Мы сталкиваемся с крайней степенью развития одного или другого из этих полюсов у местных, профессиональных и типичных представителей населения. Но при анализе обнаруживается, что подобная крайность (твердости или непостоянства) содержит в себе внутреннюю защиту от всегда подразумеваемого, внушающего сильный страх или втайне желанного противоположного полюса.
Чтобы оставить выбор за собой, американец живет с двумя наборами «истин», а именно с набором религиозных или религиозно-политических принципов пуританского свойства и с набором сменных призывов. Они показывают, как в данный момент можно выйти из положения на основе одного только предчувствия, настроения или идей. Так, например, от одного и того же ребенка могли последовательно или попеременно требовать выполнения противоположных решений, скажем, «Уйдем отсюда к дьяволу!» и тут же «Останемся и не пустим этих ублюдков!». Это если говорить только о двух самых радикальных призывах. Лозунги не претендуют на логику или принципиальность, но достаточно убедительны для тех, кого они затрагивают, чтобы оправдать законное или выходящее за рамки закона действие (в той степени, в которой закону случается быть навязанным или забытым в зависимости от меняющейся обстановки на местах). Наивные на первый взгляд лозунги содержат в себе пространственно-временные перспективы, столь же прочно укоренившиеся, как и аналогичные перспективы, выработанные в системах индейцев сиу и юрок.
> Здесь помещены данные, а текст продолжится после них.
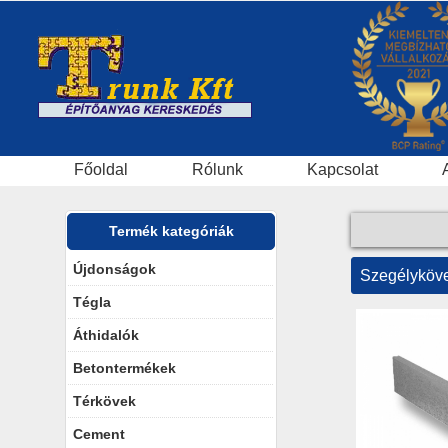
Főoldal
Rólunk
Kapcsolat
Termék kategóriák
Újdonságok
Szegélyköv
Tégla
Áthidalók
Betontermékek
Térkövek
Cement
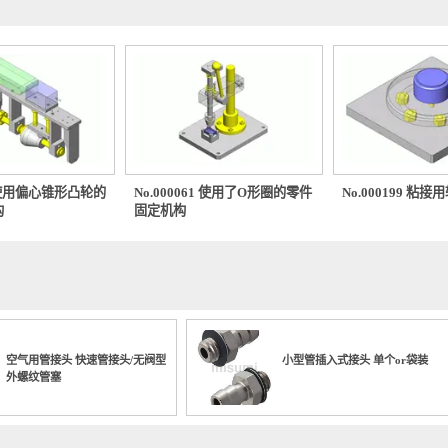
0117 使用偏心锥形凸轮的
No.000061 使用了O形圈的零件
No.000
程机构
固定机构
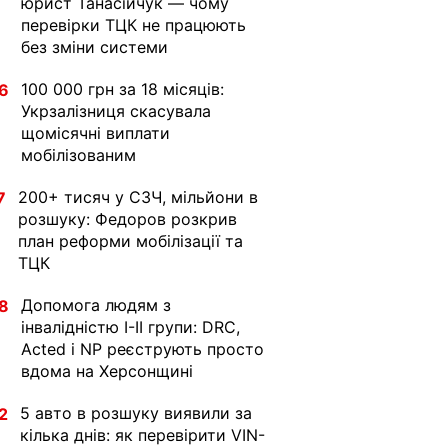
юрист Танасійчук — чому
перевірки ТЦК не працюють
без зміни системи
100 000 грн за 18 місяців:
6
Укрзалізниця скасувала
щомісячні виплати
мобілізованим
200+ тисяч у СЗЧ, мільйони в
7
розшуку: Федоров розкрив
план реформи мобілізації та
ТЦК
Допомога людям з
8
інвалідністю I-II групи: DRC,
Acted і NP реєструють просто
вдома на Херсонщині
5 авто в розшуку виявили за
2
кілька днів: як перевірити VIN-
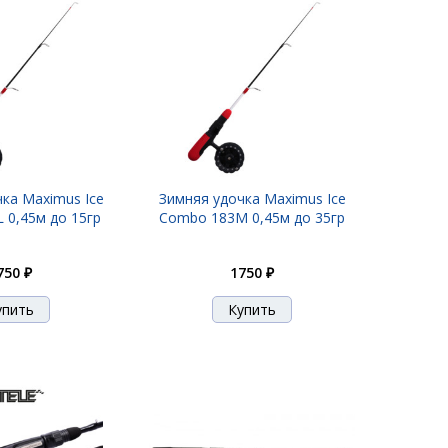
ка Maximus Ice
Зимняя удочка Maximus Ice
 0,45м до 15гр
Combo 183M 0,45м до 35гр
750 ₽
1750 ₽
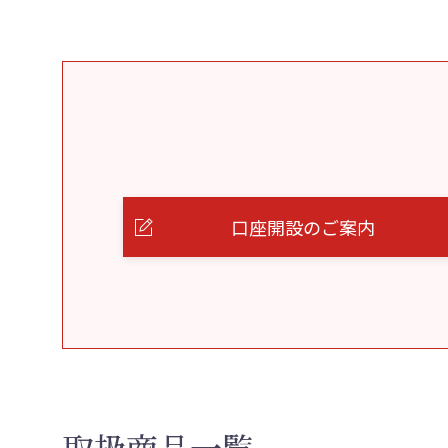
口座開設のご案内
取扱商品一覧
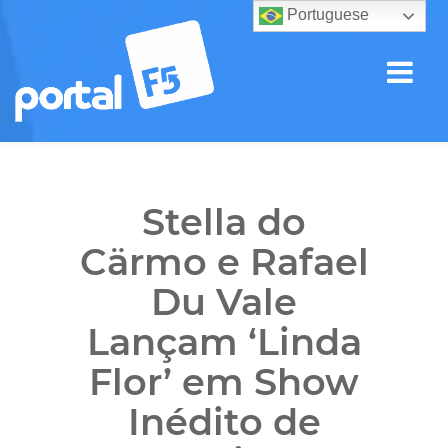
Portuguese
Stella do
Cärmo e Rafael
Du Vale
Lançam ‘Linda
Flor’ em Show
Inédito de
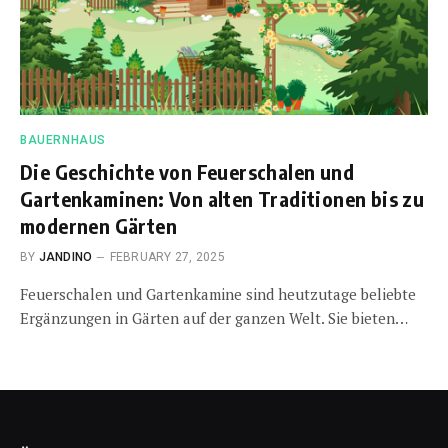
BAUERNHAUS
Die Geschichte von Feuerschalen und
Gartenkaminen: Von alten Traditionen bis zu
modernen Gärten
BY
JANDINO
FEBRUARY 27, 2025
Feuerschalen und Gartenkamine sind heutzutage beliebte
Ergänzungen in Gärten auf der ganzen Welt. Sie bieten…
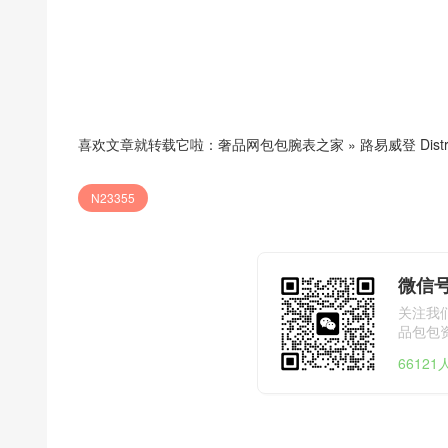
喜欢文章就转载它啦：
奢品网包包腕表之家
»
路易威登 Distri
N23355
微信号
关注我
品包包
6612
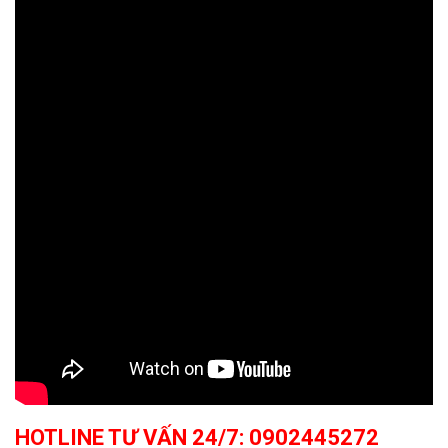
HOTLINE TƯ VẤN 24/7: 0902445272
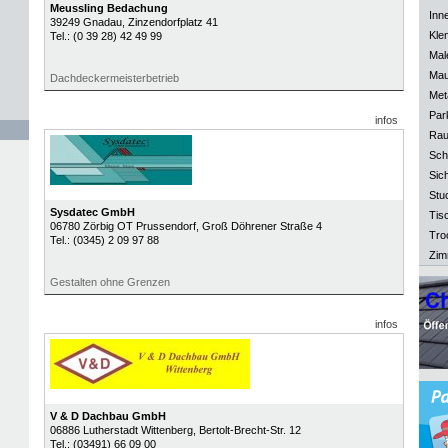
Meussling Bedachung
Inn
39249
Gnadau
, Zinzendorfplatz 41
Kle
Tel.:
(0 39 28) 42 49 99
Mal
Mau
Dachdeckermeisterbetrieb
Meta
Park
infos
Rau
Sch
Sich
Stu
Sysdatec GmbH
Tisc
06780
Zörbig OT Prussendorf
, Groß Döhrener Straße 4
Tro
Tel.:
(0345) 2 09 97 88
Zim
Gestalten ohne Grenzen
infos
V & D Dachbau GmbH
06886
Lutherstadt Wittenberg
, Bertolt-Brecht-Str. 12
Tel.:
(03491) 66 09 00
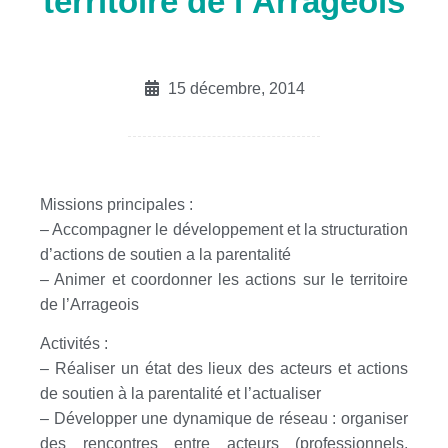
territoire de l’Arrageois
15 décembre, 2014
Missions principales :
– Accompagner le développement et la structuration
d’actions de soutien a la parentalité
– Animer et coordonner les actions sur le territoire
de l’Arrageois
Activités :
– Réaliser un état des lieux des acteurs et actions
de soutien à la parentalité et l’actualiser
– Développer une dynamique de réseau : organiser
des rencontres entre acteurs (professionnels,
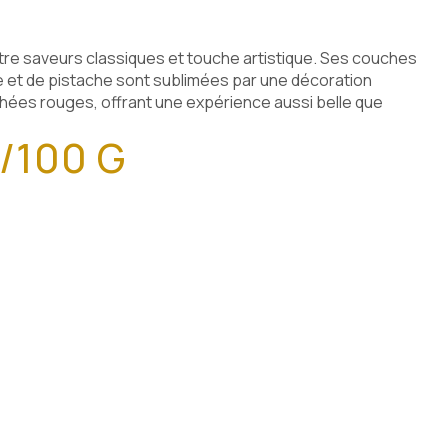
tre saveurs classiques et touche artistique. Ses couches
e et de pistache sont sublimées par une décoration
chées rouges, offrant une expérience aussi belle que
/100 G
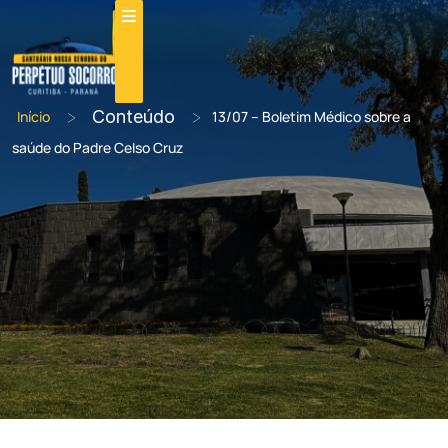
>
Conteúdo
>
Início
13/07 – Boletim Médico sobre a
saúde do Padre Celso Cruz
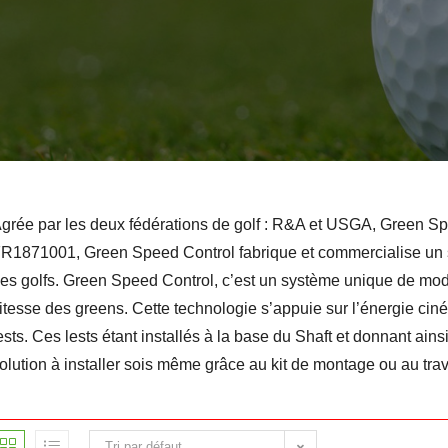
grée par les deux fédérations de golf : R&A et USGA, Green Sp
R1871001, Green Speed Control fabrique et commercialise un sys
es golfs. Green Speed Control, c’est un système unique de modif
itesse des greens. Cette technologie s’appuie sur l’énergie cinét
ests. Ces lests étant installés à la base du Shaft et donnant ains
olution à installer sois même grâce au kit de montage ou au tra
Tri par défaut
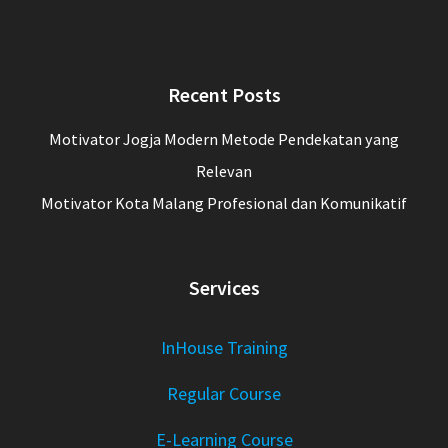
Recent Posts
Motivator Jogja Modern Metode Pendekatan yang
Relevan
Motivator Kota Malang Profesional dan Komunikatif
Services
InHouse Training
Regular Course
E-Learning Course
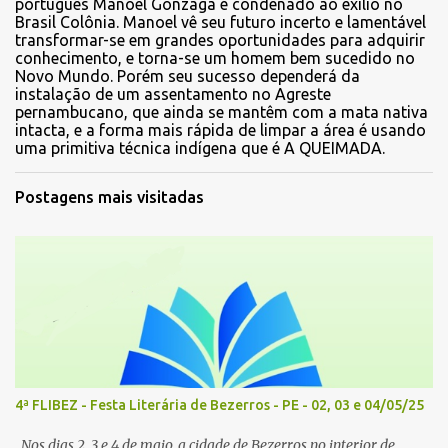
português Manoel Gonzaga é condenado ao exílio no
Brasil Colônia. Manoel vê seu futuro incerto e lamentável
transformar-se em grandes oportunidades para adquirir
conhecimento, e torna-se um homem bem sucedido no
Novo Mundo. Porém seu sucesso dependerá da
instalação de um assentamento no Agreste
pernambucano, que ainda se mantêm com a mata nativa
intacta, e a forma mais rápida de limpar a área é usando
uma primitiva técnica indígena que é A QUEIMADA.
Postagens mais visitadas
4ª FLIBEZ - Festa Literária de Bezerros - PE - 02, 03 e 04/05/25
Nos dias 2, 3 e 4 de maio, a cidade de Bezerros no interior de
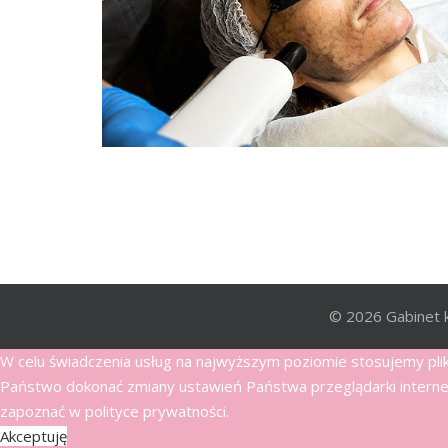
© 2026 Gabinet 
W celu świadczenia usług na najwyższym poziomie stosujemy pl
Państwo dokonać zmiany ustawień Państwa przeglądarki interneto
zapoznać w polityce prywatności.
Akceptuję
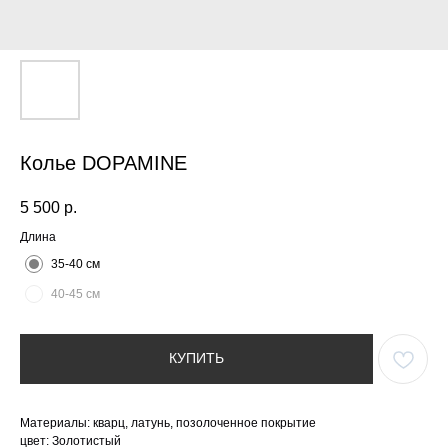
Колье DOPAMINE
5 500
р.
Длина
35-40 см
40-45 см
КУПИТЬ
Материалы: кварц, латунь, позолоченное покрытие
цвет: Золотистый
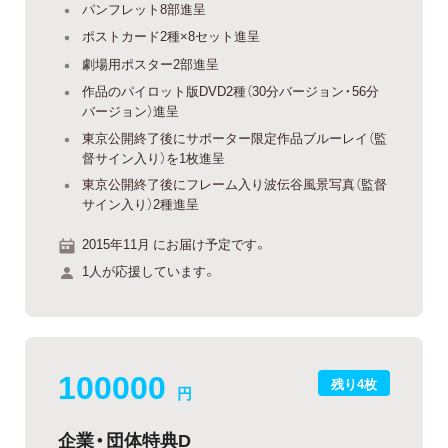
パンフレット8部進呈
ポストカード2種×8セット進呈
劇場用ポスター2部進呈
作品のパイロット版DVD2種（30分バージョン・56分
バージョン）進呈
東京公開終了後にサポーター限定作品ブルーレイ（監
督サイン入り）を1枚進呈
東京公開終了後にフレーム入り波伝谷風景写真（監督
サイン入り）2種進呈
2015年11月 にお届け予定です。
1人が応援しています。
100000
残り4枚
円
企業・団体特典D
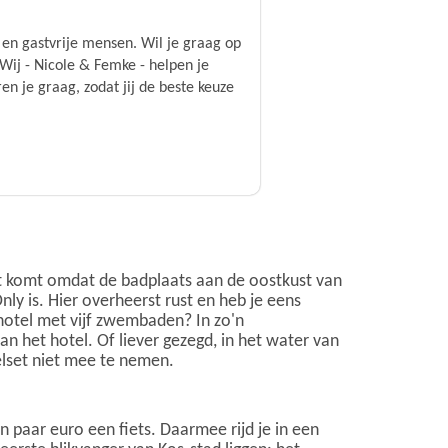
en gastvrije mensen. Wil je graag op
Wij - Nicole & Femke - helpen je
n je graag, zodat jij de beste keuze
 Dat komt omdat de badplaats aan de oostkust van
Only is. Hier overheerst rust en heb je eens
hotel met vijf zwembaden? In zo'n
an het hotel. Of liever gezegd, in het water van
elset niet mee te nemen.
en paar euro een fiets. Daarmee rijd je in een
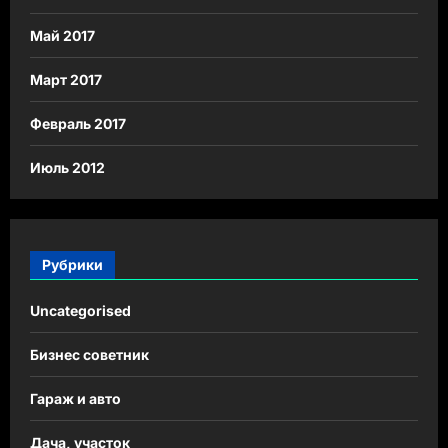
Май 2017
Март 2017
Февраль 2017
Июль 2012
Рубрики
Uncategorised
Бизнес советник
Гараж и авто
Дача, участок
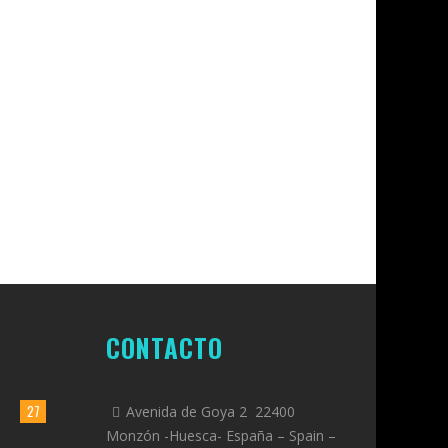
CONTACTO
27
Avenida de Goya 2 22400
Monzón -Huesca- España – Spain –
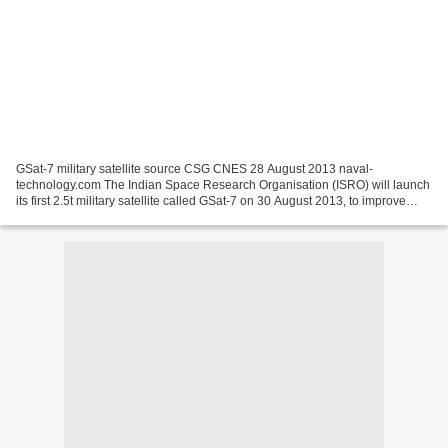
GSat-7 military satellite source CSG CNES 28 August 2013 naval-
technology.com The Indian Space Research Organisation (ISRO) will launch
its first 2.5t military satellite called GSat-7 on 30 August 2013, to improve
communication network among Indian navy...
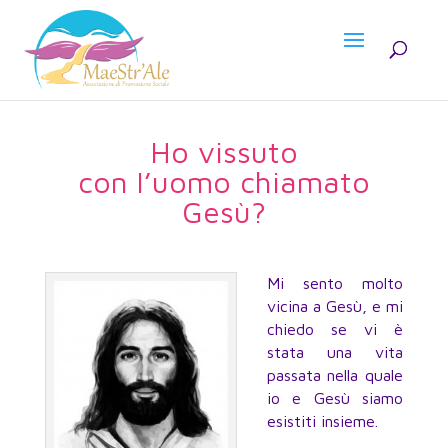
Ho vissuto
con l’uomo chiamato
Gesù?
Mi sento molto
vicina a Gesù, e mi
chiedo se vi è
stata una vita
passata nella quale
io e Gesù siamo
esistiti insieme.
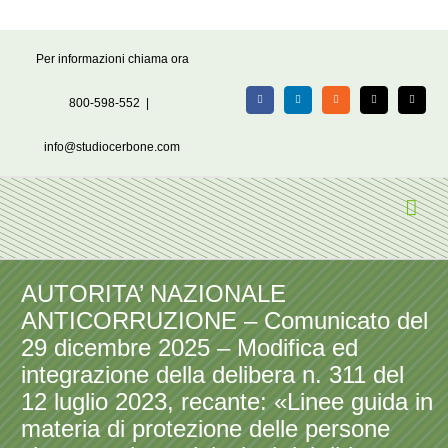
Salta
Per informazioni chiama ora
al
contenuto
800-598-552
|
Facebook
LinkedIn
Rss
X
Email
info@studiocerbone.com
AUTORITA’ NAZIONALE
ANTICORRUZIONE – Comunicato del
29 dicembre 2025 – Modifica ed
integrazione della delibera n. 311 del
12 luglio 2023, recante: «Linee guida in
materia di protezione delle persone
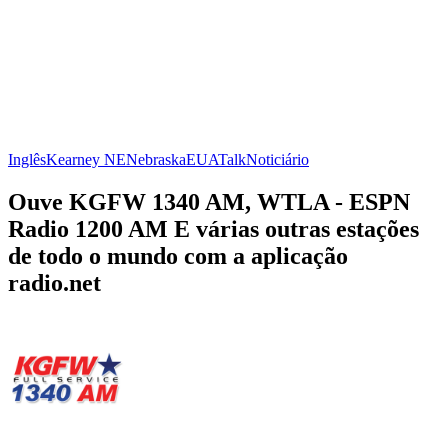
Inglês
Kearney NE
Nebraska
EUA
Talk
Noticiário
Ouve KGFW 1340 AM, WTLA - ESPN
Radio 1200 AM E várias outras estações
de todo o mundo com a aplicação
radio.net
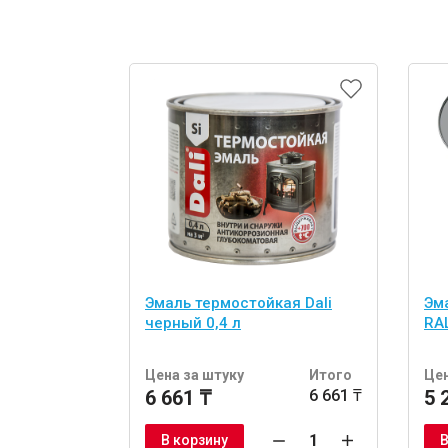
Эмаль термостойкая Dali
Эм
черный 0,4 л
RAL
Цена за штуку
Итого
Цен
6 661 ₸
6 661 ₸
5 
В корзину
В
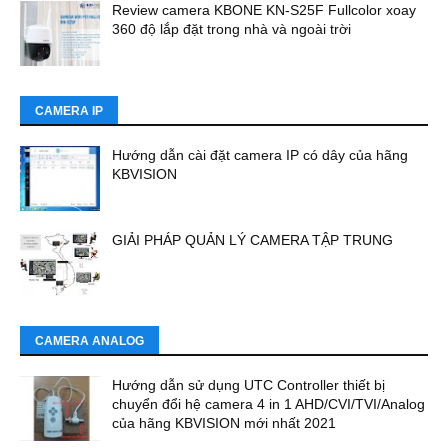
Review camera KBONE KN-S25F Fullcolor xoay
360 độ lắp đặt trong nhà và ngoài trời
CAMERA IP
Hướng dẫn cài đặt camera IP có dây của hãng
KBVISION
GIẢI PHÁP QUẢN LÝ CAMERA TẬP TRUNG
CAMERA ANALOG
Hướng dẫn sử dụng UTC Controller thiết bị
chuyển đổi hệ camera 4 in 1 AHD/CVI/TVI/Analog
của hãng KBVISION mới nhất 2021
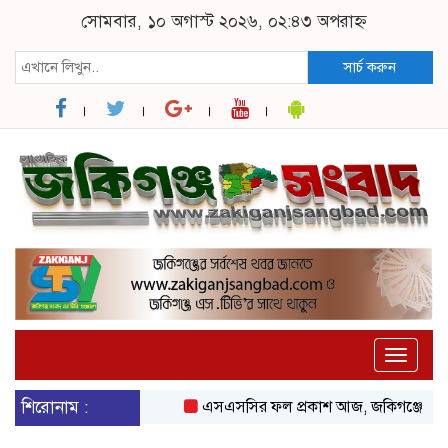
সোমবার, ১০ অগাস্ট ২০২৬, ০২:৪৩ অপরাহ্ন
সার্চ করুন
Toggle
naviga
শিরোনাম :
এসএসসির ফল প্রকাশ আজ, জকিগঞ্জে ২৩ শতাধিক শ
Они представляют собой опыт, накопленный в коллективном пространстве-времени, по которому координируются индивидуальные защитные механизмы эго. Однако эти перспективы часто радикально изменяются на протяжении детства.
Подлинной истории американской идентичности пришлось бы устанавливать соотношение между наблюдениями Паррингтона за следованием высказанной мысли с богатой историей нарушений преемственности американских призывов, которыми буквально пропитано общественное мнение. Оно существует везде: в школах и на рабочих местах, в судах и ежедневной прессе. Ведь в принципах и понятиях тоже, по-видимому, существует стимулирующая полярность, с одной стороны, между интеллектуальной и политической аристократией, которая, будучи всегда внимательной к прецеденту, стоит на страже согласованности мысли и неразрушимого духа, а с другой — между аристократией и мобократией (властью толпы), которая, очевидно, предпочитает изменяющиеся лозунги сохраняющимся в веках принципам.
Такая локальная полярность аристократии и мобократии (столь замечательно представленная Франклином Д. Рузвельтом) пронизывают американскую демократию более явно, чем это, вероятно, осознают защитники и критики многочисленного американского среднего класса. Этот американский средний класс, осуждаемый некоторыми как олицетворение консервативности всего корыстного и обывательского в нашей стране, возможно, представляет собой лишь преходящую серию сверхкомпенсаторных усилий попробовать обосноваться вблизи «главной улицы»: усесться у камина, открыть банковский счет и купить машину подходящей марки. Он не предотвращает (как положено классу) высокой мобильности и потенциальной культурной неопределенности своей окончательной идентичности. В более мобильном обществе статус выражает иное соответствие: он похож скорее на эскалатор, нежели на платформу, и является скорее средством, чем целью.
Все страны, а особенно большие, осложняют собственное развитие, каждая на свой лад, начиная с предпосылок их образования. Мы должны попытаться четко сформулировать, каким образом внутренние противоречия в истории Америки могут подвергать ее детей эмоциональному и политическому «короткому замыканию» и тем самым угрожать ее динамическому потенциалу.
2. «Мамочка»
В последние годы наблюдения и предостережения американских специалистов в области психиатрии чаще всего касались двух понятиях — «шизоидной личности» и «материнского отвергания». По существу это означает, что помимо многих несчастных, которые сходят с дистанции и оказываются в полосе отчуждения в результате психотического разобщения с реальностью, слишком большому количеству людей, официально не причисленных к категории больных, все же недостает определенного выражения эго и определенной взаимности в социальных связях. Кто-то может смеяться над этим предположением и ссылаться на дух индивидуализма и живость и веселое дружелюбие, характеризующие значительную часть социальной жизни населения Америки. Но психиатры (особенно после шокирующего опыта последней войны, когда они признавали негодными или отправляли домой сотни тысяч «психоневротиков») смотрят на него иначе. Хорошо отработанная улыбка в сочетании с точно настроенным выражением лица и внутренними определенными способами демонстрации владения собой не всегда скрывают ту истинную непосредственность, которая и сохраняет личность здоровой и достаточно гибкой для участия в чем-либо.